La Reserva Federal de Estados Unidos debería subir las tasas de interés de forma lenta, incluso pese a que es probable que las políticas fiscales del presidente Donald Trump ayuden a impulsar el crecimiento económico más allá de niveles sostenibles, dijo este viernes el presidente de la Fed en Chicago, Charles Evans.

"Una política apropiada requiere de un ritmo lento de normalización para dar a la economía real un margen adecuado de crecimiento para soportar los impactos bajistas", dijo Evans en declaraciones preparadas para ser pronunciadas en un discurso en el Prairie State College de Olympia Fields, al sur de Chicago.

"Estoy a favor de adoptar un camino gradual en el ajuste de la tasa de fondos para que vuelva a su nivel en el largo plazo", declaró.

La Fed subió las tasas en diciembre por segunda vez desde la crisis financiera y esta semana las mantuvo estables para dar a los mercados laborales y a la inflación la posibilidad de fortalecerse más.

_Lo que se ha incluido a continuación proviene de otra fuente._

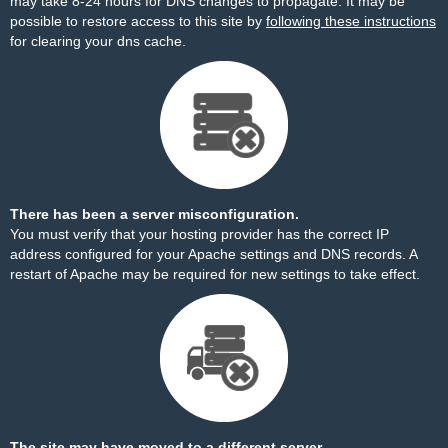
may take 8-24 hours for DNS changes to propagate. It may be
possible to restore access to this site by
following these instructions
for clearing your dns cache.
There has been a server misconfiguration.
You must verify that your hosting provider has the correct IP
address configured for your Apache settings and DNS records. A
restart of Apache may be required for new settings to take effect.
The site may have moved to a different server.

La mayoría de funcionarios de la Fed espera tres alzas de tasas este año, un ritmo mucho más rápido que en 2016 y 2015, pero más lento que en ciclos previos de subidas. Evans, que tiene derecho de voto este año en las reuniones de política de la Fed, no especificó su número preferido de subidas de tipos para este año en su discurso preparado, aunque hace pocas semanas dijo que tres no sería "improbable".

Evans indicó que espera que la economía crezca a un ritmo de entre un 2 y un 2.5% anual en el próximo par de años, por encima de su ritmo sostenido a largo plazo del 1.75 por ciento. Asimismo, aseguró que elevó su estimación de crecimiento por la expectativa de rebajas impositivas y otros estímulos bajo el Gobierno de Trump y el nuevo Congreso.

El desempleo caerá al 4.25% en los dos próximos años, predijo, bien por debajo de su tasa sostenible a largo plazo del 4.7%, y esto ayudará a impulsar la inflación -cercana al 1.7% en la actualidad- hacia el objetivo de la Fed del 2% para 2019.

Asimismo, advirtió de que si la economía es impulsada a crecer al 4% durante más de dos años sin que se implementen reformas estructurales que aumenten la productividad y la fuerza laboral, las presiones inflacionarias crecerán y acabarán obligando a la Fed a endurecer las condiciones financieras.